• **TASK TO CARRY OUT**
Please take the records that follow and repeat exactly the lines starting with the line with "Describe the element" and going on through the line with "Task: Click on the Resources".

===== EXTRACTED DATA

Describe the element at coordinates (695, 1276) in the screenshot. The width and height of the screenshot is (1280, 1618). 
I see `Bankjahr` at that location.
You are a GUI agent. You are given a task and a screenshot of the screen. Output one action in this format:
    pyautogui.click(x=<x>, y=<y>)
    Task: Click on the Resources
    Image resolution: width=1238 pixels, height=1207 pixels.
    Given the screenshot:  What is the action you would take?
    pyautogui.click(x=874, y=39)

==========
===== EXTRACTED DATA

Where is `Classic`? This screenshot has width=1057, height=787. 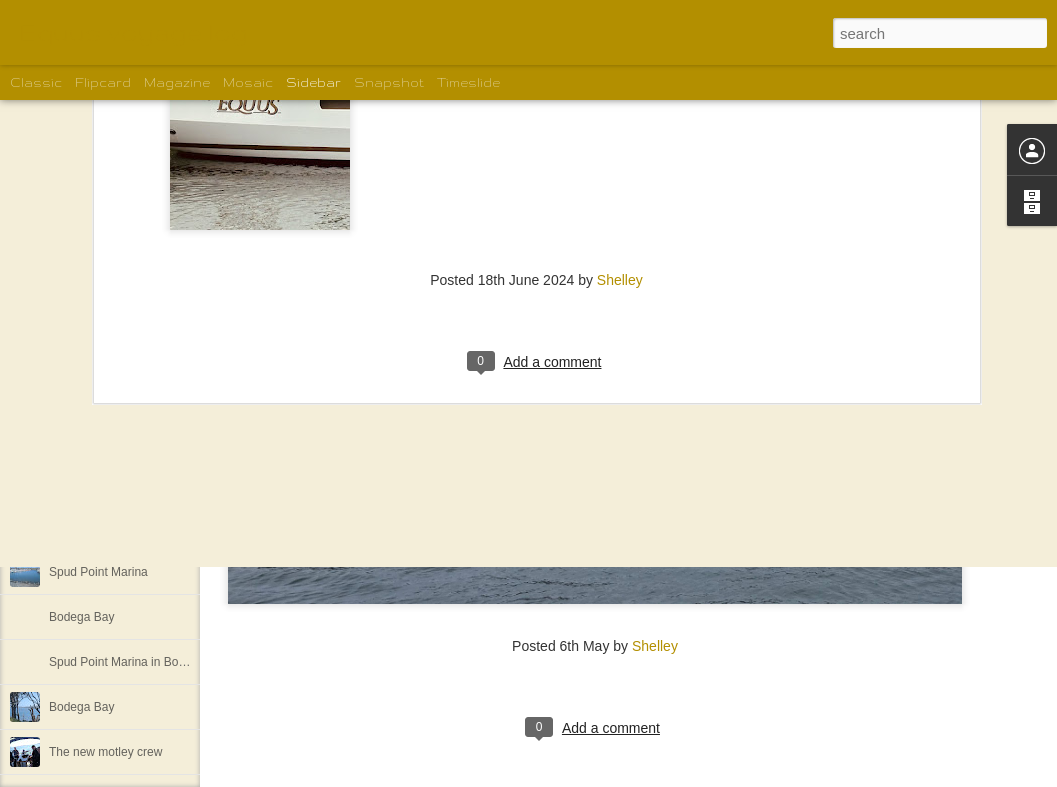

==========

• **EXPECTED ANSWER**
Describe the element at coordinates (695, 1276) in the screenshot. The width and height of the screenshot is (1280, 1618). 
I see `Bankjahr` at that location.
You are a GUI agent. You are given a task and a screenshot of the screen. Output one action in this format:
    pyautogui.click(x=<x>, y=<y>)
    Task: Click on the Resources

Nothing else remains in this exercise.